Pada mulanya, manusia (sekadar) berusaha memenuhi kebutuhan dan keinginan hidup. Seiring berjalan waktu dan berkembangnya teknologi, manusia terjebak dalam lingkaran eksploitasi sumber daya alam. Sebut semua: mulai dari mikroorganisme hingga komponen-komponen abiotik. Semua ingin manusia kuasai, semua ingin manusia miliki.

Dalam buku Ecocide, Memutus Impunitas Korporasi yang dirilis Walhi dan Yayasan Tifa tercatat bahwa industri ekstraktif telah menyimpangkan sekitar 29% lahan bumi, 6% lainnya dikategorikan mengalami penggurunan parah. Hutan tropis yang mencakup 6% luas permukaan kini musnah 7,6 juta hingga 10 juta hektare per tahun.

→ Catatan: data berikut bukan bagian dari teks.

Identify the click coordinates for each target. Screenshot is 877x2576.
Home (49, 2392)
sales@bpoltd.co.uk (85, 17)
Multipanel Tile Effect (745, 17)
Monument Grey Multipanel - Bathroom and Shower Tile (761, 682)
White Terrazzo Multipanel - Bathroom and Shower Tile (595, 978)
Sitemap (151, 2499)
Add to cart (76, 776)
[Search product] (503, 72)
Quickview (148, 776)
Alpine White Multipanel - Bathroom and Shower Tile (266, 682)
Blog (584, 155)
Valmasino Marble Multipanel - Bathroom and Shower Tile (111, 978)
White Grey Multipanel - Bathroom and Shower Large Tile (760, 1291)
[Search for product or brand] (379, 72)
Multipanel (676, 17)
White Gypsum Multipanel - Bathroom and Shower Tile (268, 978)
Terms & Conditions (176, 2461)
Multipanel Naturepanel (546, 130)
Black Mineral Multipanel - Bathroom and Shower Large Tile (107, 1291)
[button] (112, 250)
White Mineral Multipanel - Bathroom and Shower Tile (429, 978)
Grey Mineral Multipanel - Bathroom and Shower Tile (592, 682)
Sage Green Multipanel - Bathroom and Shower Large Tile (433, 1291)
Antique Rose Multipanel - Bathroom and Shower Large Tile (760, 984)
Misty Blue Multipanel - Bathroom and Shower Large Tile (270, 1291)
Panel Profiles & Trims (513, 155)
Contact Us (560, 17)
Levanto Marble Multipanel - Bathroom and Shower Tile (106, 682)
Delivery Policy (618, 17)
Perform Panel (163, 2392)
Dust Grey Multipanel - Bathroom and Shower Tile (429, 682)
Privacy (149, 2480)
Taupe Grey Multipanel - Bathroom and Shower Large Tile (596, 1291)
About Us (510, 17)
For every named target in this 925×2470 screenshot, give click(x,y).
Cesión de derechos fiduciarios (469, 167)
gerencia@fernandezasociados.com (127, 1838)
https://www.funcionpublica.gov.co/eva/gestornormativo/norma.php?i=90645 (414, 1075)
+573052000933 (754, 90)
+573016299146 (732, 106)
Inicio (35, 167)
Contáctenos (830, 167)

Bahkan, di tengah pandemi, Conservation International mencatat bahwa peningkatan jumlah perburuan, penyelundupan binatang liar, pembalakan, dan penambangan liar di seluruh dunia ternyata terus terjadi.

Di tengah kegagalan manusia mempertahankan keseimbangan lingkungan hidup, penyakit-penyakit baru bermunculan. Kurang lebih 60% dari seluruh penyakit menular yang mempengaruhi manusia berasal dari hewan.

Hasrat jelajah manusia yang dilengkapi teknologi teranyar memaksa satwa liar bergeser ke tempat-tempat baru. Di tempat baru, mereka berinteraksi dengan spesies yang baru dikenalnya. Pertemuan itu, juga pertemuan dengan manusia, tanpa disadari membuat virus-virus yang tidak kelihatan berevolusi dengan sangat cepat.

Alhasil, ekosida adalah bumerang bagi eksistensi manusia di muka bumi.

Memahami dan mengakui kaitan antara penyakit dengan ekosida seharusnya membantu manusia untuk minimal, survive aja dulu. Sementara itu, pelan-pelan manusia bisa mengembalikan segala sesuatu pada porsinya masing-masing.

Pandemi mengingatkan bahwa banyak hal yang terjadi di luar sana – yang kita pikir tidak ada hubungannya dengan kita sama sekali – ternyata berpengaruh besar bagi hidup sehari-hari. Sebaliknya, ada hal-hal sederhana yang bisa manusia upayakan – yang kita pikir tidak ada hubungannya dengan situasi global – ternyata bisa membantu. Misalnya reboisasi, melindungi habitat di sekitar sungai, pengembangan kerja kehutanan di perkotaan, atau sekadar menjadi tukang kritik kebijakan pemerintah – apalagi di momen umbar janji as known as kampanye.

Tentu saja, seluruh upaya dan kerja itu tidak bisa dilakukan dalam waktu singkat – sebutlah 5 atau bahkan 10 tahun saja. Kerja itu kelak masih harus diemban anak-cucu generasi saya. Butuh waktu supaya anak saya mengerti bahwa jika ia tidak main lempar batu ke got, maka serangga-serangga di dalamnya tidak akan menyerangnya. Butuh waktu panjang dan kelapangan hati supaya umat manusia paham bahwa penyakit itu bukan sekadar pemberian tiba-tiba dari semesta; bukan tanpa campur tangan umat manusia; bukan karena semesta sedang iseng bercanda.

Di Indonesia, ratusan ribu orang telah terpapar Covid-19. Di dalam kungkungan benteng pandemi, saya semakin intens melamun, berharap bisa segera bebas melawat alam liar lagi.